* [BRIEF]: What is needed here is an exact transcription of the entries that follow.

=== RECORDED DATA ===

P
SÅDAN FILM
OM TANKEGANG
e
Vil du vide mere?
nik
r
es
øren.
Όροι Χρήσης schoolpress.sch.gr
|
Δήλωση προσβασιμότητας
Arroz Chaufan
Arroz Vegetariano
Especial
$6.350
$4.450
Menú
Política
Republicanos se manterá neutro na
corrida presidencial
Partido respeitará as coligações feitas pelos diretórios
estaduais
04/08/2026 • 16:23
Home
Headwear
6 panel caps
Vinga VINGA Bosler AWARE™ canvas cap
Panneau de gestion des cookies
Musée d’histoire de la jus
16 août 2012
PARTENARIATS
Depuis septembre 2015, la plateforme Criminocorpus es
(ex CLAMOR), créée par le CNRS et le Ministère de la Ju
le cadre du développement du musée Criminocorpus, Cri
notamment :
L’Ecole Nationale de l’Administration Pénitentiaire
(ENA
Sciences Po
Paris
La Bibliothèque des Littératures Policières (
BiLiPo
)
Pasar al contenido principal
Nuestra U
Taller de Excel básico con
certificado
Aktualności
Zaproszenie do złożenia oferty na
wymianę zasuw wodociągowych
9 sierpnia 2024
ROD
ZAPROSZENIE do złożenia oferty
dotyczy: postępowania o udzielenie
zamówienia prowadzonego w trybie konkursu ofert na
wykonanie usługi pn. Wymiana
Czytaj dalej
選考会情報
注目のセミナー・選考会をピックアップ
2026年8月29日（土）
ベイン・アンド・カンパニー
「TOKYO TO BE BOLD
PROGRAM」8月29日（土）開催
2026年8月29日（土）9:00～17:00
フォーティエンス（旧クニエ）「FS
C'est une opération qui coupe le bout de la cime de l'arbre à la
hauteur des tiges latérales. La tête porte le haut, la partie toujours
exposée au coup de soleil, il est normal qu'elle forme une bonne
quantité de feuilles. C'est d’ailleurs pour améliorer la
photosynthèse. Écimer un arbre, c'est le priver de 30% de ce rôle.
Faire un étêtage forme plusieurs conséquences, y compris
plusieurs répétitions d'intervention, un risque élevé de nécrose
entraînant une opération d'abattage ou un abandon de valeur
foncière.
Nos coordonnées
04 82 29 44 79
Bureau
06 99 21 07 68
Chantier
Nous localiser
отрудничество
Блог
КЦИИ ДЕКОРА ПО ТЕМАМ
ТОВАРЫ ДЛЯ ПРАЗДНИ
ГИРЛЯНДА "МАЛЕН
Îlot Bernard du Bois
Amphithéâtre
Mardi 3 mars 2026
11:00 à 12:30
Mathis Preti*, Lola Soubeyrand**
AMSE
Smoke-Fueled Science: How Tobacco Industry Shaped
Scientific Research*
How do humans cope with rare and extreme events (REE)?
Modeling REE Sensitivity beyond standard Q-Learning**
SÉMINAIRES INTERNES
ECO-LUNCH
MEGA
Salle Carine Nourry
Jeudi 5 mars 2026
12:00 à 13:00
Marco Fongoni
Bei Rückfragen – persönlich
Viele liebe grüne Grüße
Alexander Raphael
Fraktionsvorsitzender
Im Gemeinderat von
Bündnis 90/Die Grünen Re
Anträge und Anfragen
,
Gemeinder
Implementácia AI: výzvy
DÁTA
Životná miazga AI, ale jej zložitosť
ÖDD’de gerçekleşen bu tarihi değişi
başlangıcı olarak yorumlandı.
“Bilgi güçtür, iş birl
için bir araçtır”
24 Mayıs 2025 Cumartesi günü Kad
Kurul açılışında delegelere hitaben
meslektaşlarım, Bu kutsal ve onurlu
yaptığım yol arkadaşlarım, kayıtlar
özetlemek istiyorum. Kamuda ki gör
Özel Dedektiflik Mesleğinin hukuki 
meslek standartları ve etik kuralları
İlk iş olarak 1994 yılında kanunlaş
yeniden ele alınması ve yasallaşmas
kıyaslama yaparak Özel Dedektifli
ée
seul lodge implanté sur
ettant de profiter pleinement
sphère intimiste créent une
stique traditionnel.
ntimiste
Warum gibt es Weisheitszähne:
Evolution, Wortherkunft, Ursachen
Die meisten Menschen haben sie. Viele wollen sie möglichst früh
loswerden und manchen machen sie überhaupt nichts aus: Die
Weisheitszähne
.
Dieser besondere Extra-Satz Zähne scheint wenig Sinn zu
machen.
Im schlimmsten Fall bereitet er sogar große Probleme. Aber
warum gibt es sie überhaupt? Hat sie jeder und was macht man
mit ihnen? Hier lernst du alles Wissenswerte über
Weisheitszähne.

===

* [ANSWER]:
P
SÅDAN FILM
OM TANKEGANG
e
Vil du vide mere?
nik
r
es
øren.
Όροι Χρήσης schoolpress.sch.gr
|
Δήλωση προσβασιμότητας
Arroz Chaufan
Arroz Vegetariano
Especial
$6.350
$4.450
Menú
Política
Republicanos se manterá neutro na
corrida presidencial
Partido respeitará as coligações feitas pelos diretórios
estaduais
04/08/2026 • 16:23
Home
Headwear
6 panel caps
Vinga VINGA Bosler AWARE™ canvas cap
Panneau de gestion des cookies
Musée d’histoire de la jus
16 août 2012
PARTENARIATS
Depuis septembre 2015, la plateforme Criminocorpus es
(ex CLAMOR), créée par le CNRS et le Ministère de la Ju
le cadre du développement du musée Criminocorpus, Cri
notamment :
L’Ecole Nationale de l’Administration Pénitentiaire
(ENA
Sciences Po
Paris
La Bibliothèque des Littératures Policières (
BiLiPo
)
Pasar al contenido principal
Nuestra U
Taller de Excel básico con
certificado
Aktualności
Zaproszenie do złożenia oferty na
wymianę zasuw wodociągowych
9 sierpnia 2024
ROD
ZAPROSZENIE do złożenia oferty
dotyczy: postępowania o udzielenie
zamówienia prowadzonego w trybie konkursu ofert na
wykonanie usługi pn. Wymiana
Czytaj dalej
選考会情報
注目のセミナー・選考会をピックアップ
2026年8月29日（土）
ベイン・アンド・カンパニー
「TOKYO TO BE BOLD
PROGRAM」8月29日（土）開催
2026年8月29日（土）9:00～17:00
フォーティエンス（旧クニエ）「FS
C'est une opération qui coupe le bout de la cime de l'arbre à la
hauteur des tiges latérales. La tête porte le haut, la partie toujours
exposée au coup de soleil, il est normal qu'elle forme une bonne
quantité de feuilles. C'est d’ailleurs pour améliorer la
photosynthèse. Écimer un arbre, c'est le priver de 30% de ce rôle.
Faire un étêtage forme plusieurs conséquences, y compris
plusieurs répétitions d'intervention, un risque élevé de nécrose
entraînant une opération d'abattage ou un abandon de valeur
foncière.
Nos coordonnées
04 82 29 44 79
Bureau
06 99 21 07 68
Chantier
Nous localiser
отрудничество
Блог
КЦИИ ДЕКОРА ПО ТЕМАМ
ТОВАРЫ ДЛЯ ПРАЗДНИ
ГИРЛЯНДА "МАЛЕН
Îlot Bernard du Bois
Amphithéâtre
Mardi 3 mars 2026
11:00 à 12:30
Mathis Preti*, Lola Soubeyrand**
AMSE
Smoke-Fueled Science: How Tobacco Industry Shaped
Scientific Research*
How do humans cope with rare and extreme events (REE)?
Modeling REE Sensitivity beyond standard Q-Learning**
SÉMINAIRES INTERNES
ECO-LUNCH
MEGA
Salle Carine Nourry
Jeudi 5 mars 2026
12:00 à 13:00
Marco Fongoni
Bei Rückfragen – persönlich
Viele liebe grüne Grüße
Alexander Raphael
Fraktionsvorsitzender
Im Gemeinderat von
Bündnis 90/Die Grünen Re
Anträge und Anfragen
,
Gemeinder
Implementácia AI: výzvy
DÁTA
Životná miazga AI, ale jej zložitosť
ÖDD’de gerçekleşen bu tarihi değişi
başlangıcı olarak yorumlandı.
“Bilgi güçtür, iş birl
için bir araçtır”
24 Mayıs 2025 Cumartesi günü Kad
Kurul açılışında delegelere hitaben
meslektaşlarım, Bu kutsal ve onurlu
yaptığım yol arkadaşlarım, kayıtlar
özetlemek istiyorum. Kamuda ki gör
Özel Dedektiflik Mesleğinin hukuki 
meslek standartları ve etik kuralları
İlk iş olarak 1994 yılında kanunlaş
yeniden ele alınması ve yasallaşmas
kıyaslama yaparak Özel Dedektifli
ée
seul lodge implanté sur
ettant de profiter pleinement
sphère intimiste créent une
stique traditionnel.
ntimiste
Warum gibt es Weisheitszähne:
Evolution, Wortherkunft, Ursachen
Die meisten Menschen haben sie. Viele wollen sie möglichst früh
loswerden und manchen machen sie überhaupt nichts aus: Die
Weisheitszähne
.
Dieser besondere Extra-Satz Zähne scheint wenig Sinn zu
machen.
Im schlimmsten Fall bereitet er sogar große Probleme. Aber
warum gibt es sie überhaupt? Hat sie jeder und was macht man
mit ihnen? Hier lernst du alles Wissenswerte über
Weisheitszähne.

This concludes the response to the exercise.